In “A Blue Buick: A Narrative,” the phrase “that something may remain” is
repeated twice. What is the significance of this phrase? Specifically,
what does the speaker want to remain? What does it mean when juxtaposed
with the feeling that Roy “was on the edge of something” he associates
with “negative capability”?
Why is it significant that Roy’s death relates to baseball? Given Maria’s
erotic perception of baseball, do you think Roy’s death relates to the
brief sexual encounter between the speaker and Maria?
On “A Wall Map of Paris”
The epigraph for the poem “A Wall Map of Paris” is taken from Rilke’s The Sounds of Orpheus, which translates as “Let their [the criers]
clear stream carry the head and the lyre.” How does the invocation of
Orpheus, the inventor of the lyre and the perfect musician, affect the
poem? What might the poem be saying about the creation of poetry or the
poet himself?
In “A Wall Map of Paris” the narrator describes a map with a “darkening
stain.” What might the stain represent? How is the map a key to unlocking
memories? Does the map give the speaker a final destination or does it
lead him back to a starting point?
In “A Wall Map of Paris” the first stanza holds a variety of references to
an ambiguous “darkness”: the “darkening stain,” Rilke’s “The Panther,” the
“darkness” that came from “James Wright’s head.” These are immediately
contrasted by the incursion of the “sunlight” through the “windowpane.”

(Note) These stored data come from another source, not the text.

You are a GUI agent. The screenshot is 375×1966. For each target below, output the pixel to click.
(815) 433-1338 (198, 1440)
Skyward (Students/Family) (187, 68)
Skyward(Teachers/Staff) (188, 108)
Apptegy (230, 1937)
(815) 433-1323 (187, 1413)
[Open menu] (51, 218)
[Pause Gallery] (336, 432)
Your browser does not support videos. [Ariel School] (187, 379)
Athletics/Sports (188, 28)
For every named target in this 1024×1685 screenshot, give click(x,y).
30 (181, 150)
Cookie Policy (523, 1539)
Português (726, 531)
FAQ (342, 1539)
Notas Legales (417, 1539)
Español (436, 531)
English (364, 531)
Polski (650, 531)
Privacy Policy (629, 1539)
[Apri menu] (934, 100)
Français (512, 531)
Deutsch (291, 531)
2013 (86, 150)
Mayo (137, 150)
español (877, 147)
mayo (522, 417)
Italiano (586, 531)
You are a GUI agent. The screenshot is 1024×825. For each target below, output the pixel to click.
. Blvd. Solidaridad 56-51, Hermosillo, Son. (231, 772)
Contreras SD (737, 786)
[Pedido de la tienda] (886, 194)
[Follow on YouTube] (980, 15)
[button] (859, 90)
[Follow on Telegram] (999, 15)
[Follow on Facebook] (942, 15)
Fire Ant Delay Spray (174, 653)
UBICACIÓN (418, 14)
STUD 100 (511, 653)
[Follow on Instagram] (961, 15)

Throughout the poem, lightness and darkness are mediated by glass and
water (the river). What affect to do these translucent mediums have on
objects on either side of them?
On
“The Memory Palace”
The speaker in the poem “The Memory Palace” says, “It is the machine
shop…it is all around you and/ inside you, and for reasons you cannot
know, it contains everything/you did or felt or thought.” Does this
statement give mechanical attributes to the thought process? What is the
speaker suggesting about the nature of human thought?

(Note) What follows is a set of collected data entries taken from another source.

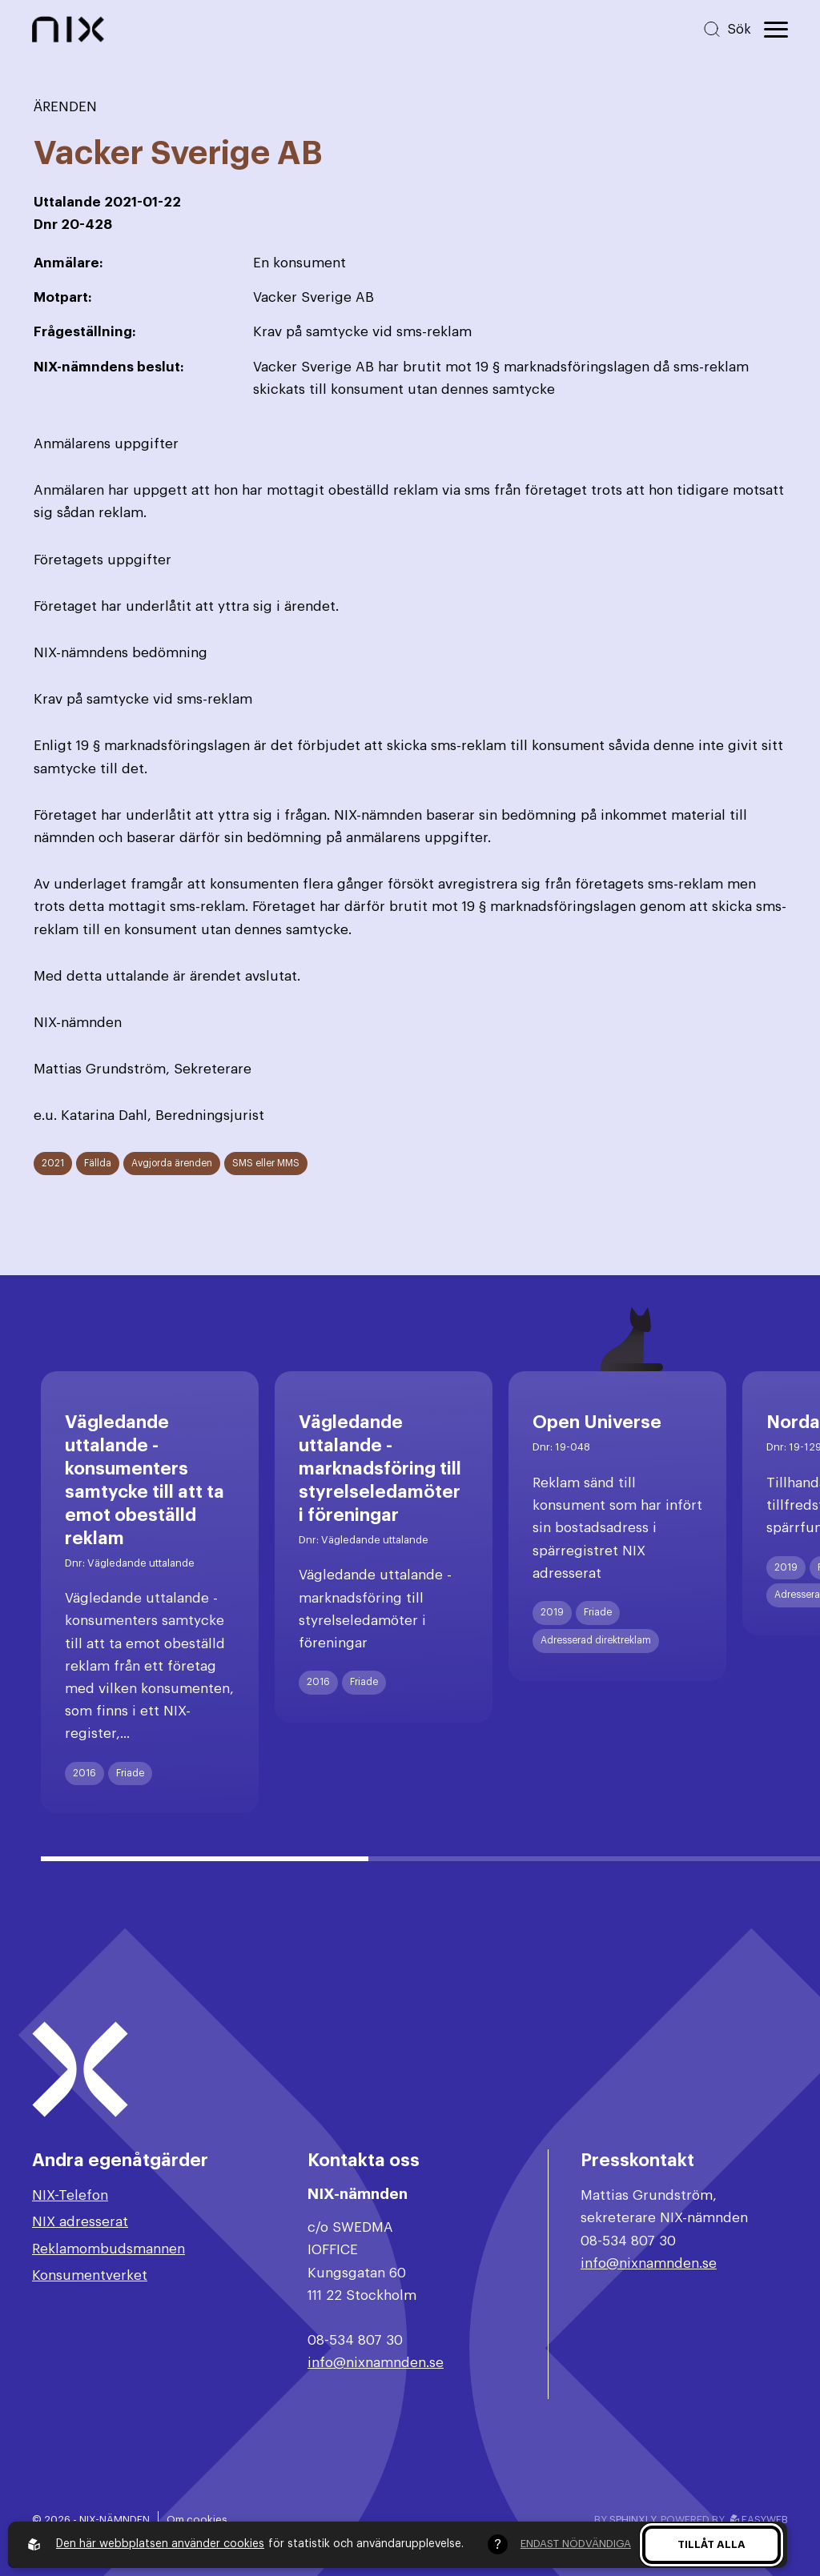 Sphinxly (632, 2519)
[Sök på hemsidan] (726, 29)
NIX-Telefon (70, 2195)
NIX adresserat (80, 2222)
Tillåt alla (711, 2544)
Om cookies (197, 2519)
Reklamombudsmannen (108, 2249)
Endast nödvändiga (576, 2543)
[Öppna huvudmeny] (776, 30)
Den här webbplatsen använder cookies (160, 2544)
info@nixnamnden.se (376, 2362)
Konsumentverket (89, 2275)
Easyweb (759, 2519)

What is the “certain urgency” motivating the speaker of “The Memory
Palace”? How might this urgency relate to forgetting? How might it relate
to death?
“The Memory Palace” seems to bend normal conceptions of time. The boy
reaches to catch the frisbee, time freezes, and “three hundred years later
he / came down.” What do you make of the poem’s conception of time? How
does this bending of time relate to memory and how we experience the
process of remembering?
What do you think of the italicized passages in the poem? Do they seem to
interrupt the action of the poem or add to it? What do you make of the
fact that the italicized parts can be read by themselves to form their own
separate poem?
The speaker in “The Memory Palace” says, “You hunger always for things
seen in the light of everything else/and the light is endless.” What does
this light imagery symbolize, and why does it matter that it is “endless”?